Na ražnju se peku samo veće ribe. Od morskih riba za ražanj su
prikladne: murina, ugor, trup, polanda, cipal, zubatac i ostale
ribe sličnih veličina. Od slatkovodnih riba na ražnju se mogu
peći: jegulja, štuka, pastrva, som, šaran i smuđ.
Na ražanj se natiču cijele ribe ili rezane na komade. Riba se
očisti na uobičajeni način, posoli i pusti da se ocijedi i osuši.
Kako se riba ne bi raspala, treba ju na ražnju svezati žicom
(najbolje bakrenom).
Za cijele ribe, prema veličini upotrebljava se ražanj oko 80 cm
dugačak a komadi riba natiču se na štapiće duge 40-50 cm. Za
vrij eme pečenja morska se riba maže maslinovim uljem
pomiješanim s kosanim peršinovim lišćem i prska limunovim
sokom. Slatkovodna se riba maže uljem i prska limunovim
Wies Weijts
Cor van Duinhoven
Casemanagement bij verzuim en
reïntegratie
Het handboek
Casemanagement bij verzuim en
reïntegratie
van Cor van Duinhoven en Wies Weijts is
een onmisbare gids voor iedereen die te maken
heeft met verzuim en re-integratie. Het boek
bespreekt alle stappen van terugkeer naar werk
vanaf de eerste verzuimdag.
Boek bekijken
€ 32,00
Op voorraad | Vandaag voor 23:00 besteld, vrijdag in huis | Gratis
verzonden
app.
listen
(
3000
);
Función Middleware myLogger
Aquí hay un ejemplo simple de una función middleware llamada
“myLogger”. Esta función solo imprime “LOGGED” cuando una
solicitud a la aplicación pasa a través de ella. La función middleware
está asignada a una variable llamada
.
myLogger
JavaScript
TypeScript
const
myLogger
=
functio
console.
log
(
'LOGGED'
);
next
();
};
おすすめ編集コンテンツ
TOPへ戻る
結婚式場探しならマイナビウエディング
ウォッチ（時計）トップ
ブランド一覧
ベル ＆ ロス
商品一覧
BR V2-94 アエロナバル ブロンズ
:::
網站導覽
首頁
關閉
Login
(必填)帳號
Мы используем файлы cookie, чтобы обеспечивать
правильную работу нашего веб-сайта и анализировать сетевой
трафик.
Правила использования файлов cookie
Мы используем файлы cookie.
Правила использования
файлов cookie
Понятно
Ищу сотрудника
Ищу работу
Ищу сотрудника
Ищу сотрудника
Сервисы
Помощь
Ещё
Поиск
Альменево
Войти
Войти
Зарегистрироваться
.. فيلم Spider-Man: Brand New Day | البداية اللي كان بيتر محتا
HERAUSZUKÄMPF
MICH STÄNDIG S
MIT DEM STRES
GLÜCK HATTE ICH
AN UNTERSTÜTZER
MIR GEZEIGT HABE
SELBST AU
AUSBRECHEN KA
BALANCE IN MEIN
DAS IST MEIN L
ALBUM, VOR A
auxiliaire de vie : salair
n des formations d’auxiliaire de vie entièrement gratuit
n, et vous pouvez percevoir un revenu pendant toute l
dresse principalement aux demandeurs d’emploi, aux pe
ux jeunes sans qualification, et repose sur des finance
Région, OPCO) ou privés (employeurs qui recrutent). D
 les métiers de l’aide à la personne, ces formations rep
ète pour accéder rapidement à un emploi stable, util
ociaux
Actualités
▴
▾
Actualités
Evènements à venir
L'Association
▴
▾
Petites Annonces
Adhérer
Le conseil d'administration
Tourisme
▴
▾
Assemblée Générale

...

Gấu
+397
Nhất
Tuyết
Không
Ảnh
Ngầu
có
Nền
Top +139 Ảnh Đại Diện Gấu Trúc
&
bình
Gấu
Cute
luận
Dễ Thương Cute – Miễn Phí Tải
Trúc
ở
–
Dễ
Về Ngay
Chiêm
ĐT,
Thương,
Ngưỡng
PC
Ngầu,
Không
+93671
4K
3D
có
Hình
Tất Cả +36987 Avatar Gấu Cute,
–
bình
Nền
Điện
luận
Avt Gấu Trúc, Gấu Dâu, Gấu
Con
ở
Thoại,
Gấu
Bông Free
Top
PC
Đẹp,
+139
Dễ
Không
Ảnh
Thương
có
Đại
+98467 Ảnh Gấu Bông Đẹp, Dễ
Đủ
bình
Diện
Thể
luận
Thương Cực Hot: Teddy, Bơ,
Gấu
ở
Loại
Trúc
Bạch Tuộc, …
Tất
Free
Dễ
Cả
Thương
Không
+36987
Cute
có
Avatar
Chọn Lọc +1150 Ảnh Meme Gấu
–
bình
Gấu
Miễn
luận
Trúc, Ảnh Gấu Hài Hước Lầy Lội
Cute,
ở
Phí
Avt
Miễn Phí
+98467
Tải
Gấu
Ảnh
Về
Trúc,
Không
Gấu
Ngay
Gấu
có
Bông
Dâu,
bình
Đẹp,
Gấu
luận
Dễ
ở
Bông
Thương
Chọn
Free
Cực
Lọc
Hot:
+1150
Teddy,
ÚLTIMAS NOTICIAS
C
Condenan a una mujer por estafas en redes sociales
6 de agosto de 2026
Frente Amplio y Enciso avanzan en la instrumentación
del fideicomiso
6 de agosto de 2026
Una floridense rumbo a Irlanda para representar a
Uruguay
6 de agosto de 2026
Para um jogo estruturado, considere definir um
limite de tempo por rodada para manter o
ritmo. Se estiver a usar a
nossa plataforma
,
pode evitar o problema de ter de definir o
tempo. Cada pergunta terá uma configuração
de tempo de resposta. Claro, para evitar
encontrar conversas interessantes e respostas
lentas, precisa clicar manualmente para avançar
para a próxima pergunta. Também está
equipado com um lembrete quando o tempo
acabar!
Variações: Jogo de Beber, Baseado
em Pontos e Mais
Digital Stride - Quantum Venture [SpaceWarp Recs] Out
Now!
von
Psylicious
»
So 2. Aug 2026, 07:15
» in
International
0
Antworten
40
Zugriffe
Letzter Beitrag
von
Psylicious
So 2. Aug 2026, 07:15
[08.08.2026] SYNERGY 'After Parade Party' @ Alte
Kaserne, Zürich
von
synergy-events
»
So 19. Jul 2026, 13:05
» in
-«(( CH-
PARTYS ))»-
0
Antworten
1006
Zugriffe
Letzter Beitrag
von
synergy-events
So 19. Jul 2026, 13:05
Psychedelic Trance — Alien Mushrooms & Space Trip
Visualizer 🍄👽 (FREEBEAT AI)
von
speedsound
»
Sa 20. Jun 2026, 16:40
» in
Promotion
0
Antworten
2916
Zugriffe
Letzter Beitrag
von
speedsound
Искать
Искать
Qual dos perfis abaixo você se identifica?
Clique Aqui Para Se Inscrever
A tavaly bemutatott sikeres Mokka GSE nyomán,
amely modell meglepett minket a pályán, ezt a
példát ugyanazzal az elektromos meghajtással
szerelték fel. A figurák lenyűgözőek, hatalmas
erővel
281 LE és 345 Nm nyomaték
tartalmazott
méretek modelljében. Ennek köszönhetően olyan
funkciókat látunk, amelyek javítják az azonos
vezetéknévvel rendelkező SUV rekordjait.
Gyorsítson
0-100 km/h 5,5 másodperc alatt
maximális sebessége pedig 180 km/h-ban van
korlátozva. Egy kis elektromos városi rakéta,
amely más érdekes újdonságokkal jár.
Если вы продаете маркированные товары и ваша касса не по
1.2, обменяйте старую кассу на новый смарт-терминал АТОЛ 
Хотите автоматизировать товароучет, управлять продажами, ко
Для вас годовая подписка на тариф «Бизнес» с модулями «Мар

==

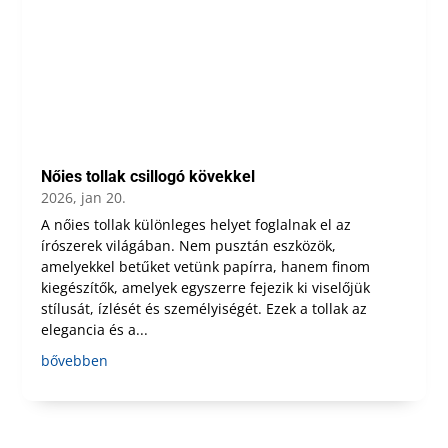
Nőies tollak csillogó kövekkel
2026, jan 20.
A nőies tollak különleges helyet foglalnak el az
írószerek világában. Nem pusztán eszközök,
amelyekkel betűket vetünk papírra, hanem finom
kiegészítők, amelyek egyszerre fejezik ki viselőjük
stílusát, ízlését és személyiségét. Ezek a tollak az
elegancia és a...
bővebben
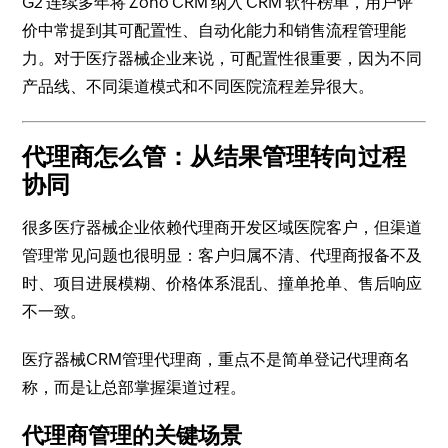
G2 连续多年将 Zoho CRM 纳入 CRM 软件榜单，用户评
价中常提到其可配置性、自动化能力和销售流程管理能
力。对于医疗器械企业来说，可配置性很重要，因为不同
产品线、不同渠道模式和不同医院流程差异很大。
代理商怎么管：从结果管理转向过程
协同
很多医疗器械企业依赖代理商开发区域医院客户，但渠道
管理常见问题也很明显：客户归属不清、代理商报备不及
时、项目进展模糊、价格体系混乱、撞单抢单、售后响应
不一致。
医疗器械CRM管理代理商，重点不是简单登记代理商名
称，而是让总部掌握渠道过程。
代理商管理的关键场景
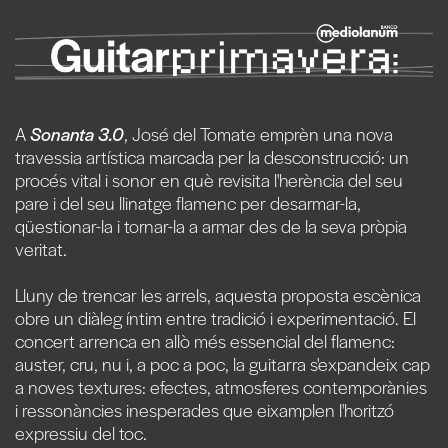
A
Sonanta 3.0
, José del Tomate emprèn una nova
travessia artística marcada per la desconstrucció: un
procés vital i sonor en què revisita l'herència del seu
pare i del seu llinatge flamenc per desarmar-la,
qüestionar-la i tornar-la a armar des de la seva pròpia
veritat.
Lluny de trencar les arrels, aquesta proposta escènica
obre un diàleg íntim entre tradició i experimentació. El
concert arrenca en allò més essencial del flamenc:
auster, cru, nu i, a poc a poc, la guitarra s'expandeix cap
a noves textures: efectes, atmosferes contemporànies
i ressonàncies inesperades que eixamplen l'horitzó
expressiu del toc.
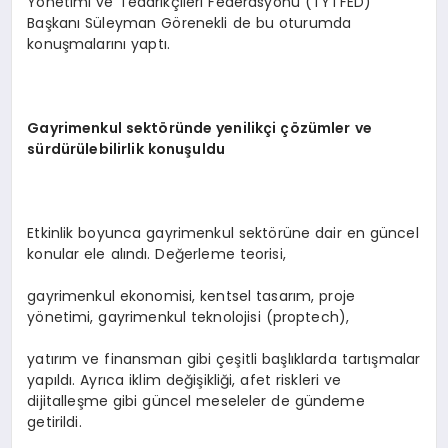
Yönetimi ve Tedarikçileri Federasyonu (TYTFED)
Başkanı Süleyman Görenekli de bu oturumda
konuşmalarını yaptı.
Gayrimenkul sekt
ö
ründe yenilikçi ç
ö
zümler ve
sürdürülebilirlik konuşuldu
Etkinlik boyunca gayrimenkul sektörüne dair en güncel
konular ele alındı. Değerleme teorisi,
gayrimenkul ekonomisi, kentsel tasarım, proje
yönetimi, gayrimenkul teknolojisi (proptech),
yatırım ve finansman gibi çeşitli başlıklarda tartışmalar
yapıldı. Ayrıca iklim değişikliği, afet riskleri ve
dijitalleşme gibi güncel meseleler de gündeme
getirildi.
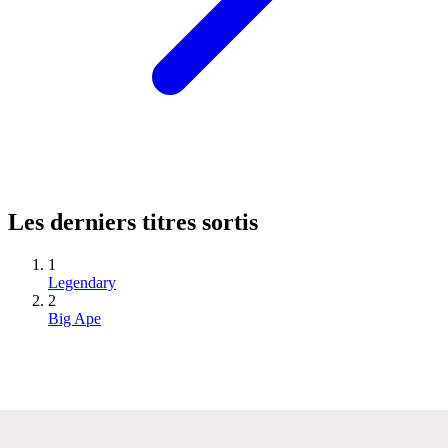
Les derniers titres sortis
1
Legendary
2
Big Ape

Goal of the exercise: Go line by line through the material above and return each one that includes "emploi".

Answer section:
dresse principalement aux demandeurs d’emploi, aux pe
ète pour accéder rapidement à un emploi stable, util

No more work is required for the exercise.